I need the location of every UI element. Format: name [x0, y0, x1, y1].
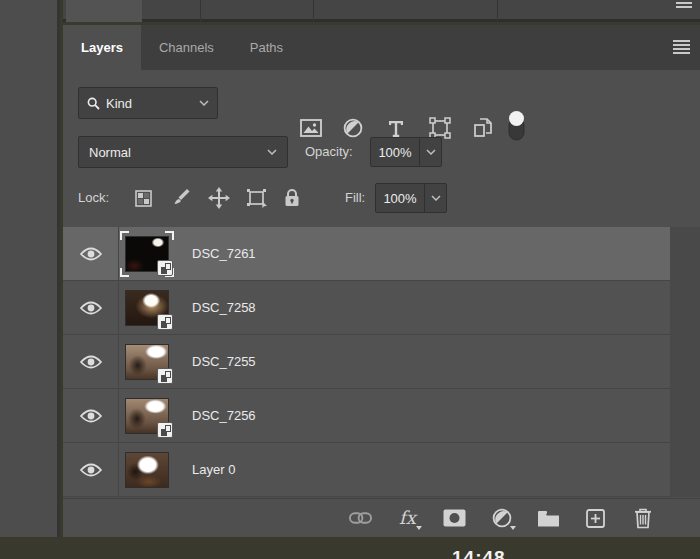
layer-name[interactable]: DSC_7261: [192, 246, 256, 261]
chevron-down-icon: [199, 100, 209, 106]
layer-thumbnail-image: [125, 452, 169, 488]
layer-thumbnail[interactable]: [125, 344, 169, 380]
layers-panel: Layers Channels Paths Kind: [63, 25, 700, 537]
opacity-field[interactable]: 100%: [370, 137, 442, 167]
chevron-down-icon: [431, 195, 441, 201]
layer-name[interactable]: DSC_7255: [192, 354, 256, 369]
eye-icon: [80, 301, 102, 315]
visibility-toggle[interactable]: [63, 389, 119, 442]
lock-pixels-icon[interactable]: [166, 184, 196, 212]
visibility-toggle[interactable]: [63, 335, 119, 388]
chevron-down-icon: [267, 149, 277, 155]
smart-object-filter-icon[interactable]: [468, 113, 498, 143]
opacity-label: Opacity:: [305, 144, 353, 159]
smart-object-badge-icon: [157, 314, 173, 330]
left-panel-strip: [0, 0, 60, 537]
lock-transparency-icon[interactable]: [128, 184, 158, 212]
lock-position-icon[interactable]: [204, 184, 234, 212]
visibility-toggle[interactable]: [63, 443, 119, 496]
panel-menu-icon[interactable]: [673, 40, 690, 54]
layer-thumbnail[interactable]: [125, 290, 169, 326]
upper-panel-active-tab-stub[interactable]: [66, 0, 142, 22]
fill-value: 100%: [376, 191, 424, 206]
visibility-toggle[interactable]: [63, 281, 119, 334]
opacity-dropdown-button[interactable]: [419, 138, 441, 166]
layer-name[interactable]: DSC_7256: [192, 408, 256, 423]
layer-name[interactable]: Layer 0: [192, 462, 235, 477]
layer-thumbnail[interactable]: [125, 452, 169, 488]
chevron-down-icon: [426, 149, 436, 155]
layer-row-dsc-7255[interactable]: DSC_7255: [63, 335, 670, 389]
smart-object-badge-icon: [157, 422, 173, 438]
layer-row-layer-0[interactable]: Layer 0: [63, 443, 670, 497]
lock-label: Lock:: [78, 190, 109, 205]
new-adjustment-layer-icon[interactable]: [490, 507, 513, 530]
search-icon: [87, 97, 100, 110]
lock-artboard-icon[interactable]: [242, 184, 272, 212]
layer-row-dsc-7256[interactable]: DSC_7256: [63, 389, 670, 443]
panel-tab-bar: Layers Channels Paths: [63, 25, 700, 70]
layer-thumbnail[interactable]: [125, 236, 169, 272]
layer-effects-icon[interactable]: fx: [396, 507, 419, 530]
pixel-layer-filter-icon[interactable]: [296, 113, 326, 143]
layer-row-dsc-7258[interactable]: DSC_7258: [63, 281, 670, 335]
tab-layers[interactable]: Layers: [63, 25, 141, 70]
photoshop-layers-panel-screenshot: Layers Channels Paths Kind: [0, 0, 700, 559]
filtering-toggle-icon[interactable]: [501, 110, 531, 140]
blend-mode-dropdown[interactable]: Normal: [78, 136, 288, 168]
fill-field[interactable]: 100%: [375, 183, 447, 213]
add-layer-mask-icon[interactable]: [443, 507, 466, 530]
eye-icon: [80, 463, 102, 477]
blend-mode-value: Normal: [89, 145, 267, 160]
eye-icon: [80, 247, 102, 261]
tab-paths[interactable]: Paths: [232, 25, 301, 70]
visibility-toggle[interactable]: [63, 227, 119, 280]
layers-list: DSC_7261 DSC_7258: [63, 227, 670, 497]
fill-label: Fill:: [345, 190, 365, 205]
tab-channels[interactable]: Channels: [141, 25, 232, 70]
layer-name[interactable]: DSC_7258: [192, 300, 256, 315]
layers-bottom-toolbar: fx: [63, 498, 700, 537]
upper-panel-bottom-edge: [63, 0, 700, 22]
kind-filter-dropdown[interactable]: Kind: [78, 87, 218, 119]
upper-panel-menu-icon[interactable]: [676, 2, 692, 10]
link-layers-icon[interactable]: [349, 507, 372, 530]
scrollbar-gutter[interactable]: [670, 227, 700, 497]
fill-dropdown-button[interactable]: [424, 184, 446, 212]
taskbar-strip: 14:48: [0, 537, 700, 559]
layer-thumbnail[interactable]: [125, 398, 169, 434]
smart-object-badge-icon: [157, 368, 173, 384]
delete-layer-icon[interactable]: [631, 507, 654, 530]
eye-icon: [80, 409, 102, 423]
lock-all-icon[interactable]: [277, 184, 307, 212]
opacity-value: 100%: [371, 145, 419, 160]
new-group-icon[interactable]: [537, 507, 560, 530]
new-layer-icon[interactable]: [584, 507, 607, 530]
eye-icon: [80, 355, 102, 369]
taskbar-clock: 14:48: [452, 547, 506, 559]
layer-row-dsc-7261[interactable]: DSC_7261: [63, 227, 670, 281]
smart-object-badge-icon: [157, 260, 173, 276]
kind-filter-label: Kind: [106, 96, 199, 111]
adjustment-layer-filter-icon[interactable]: [338, 113, 368, 143]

============

▶ **What is needed**: Work out how many lines above contain "bottom", then write only that number.

▶ **Written response**: 2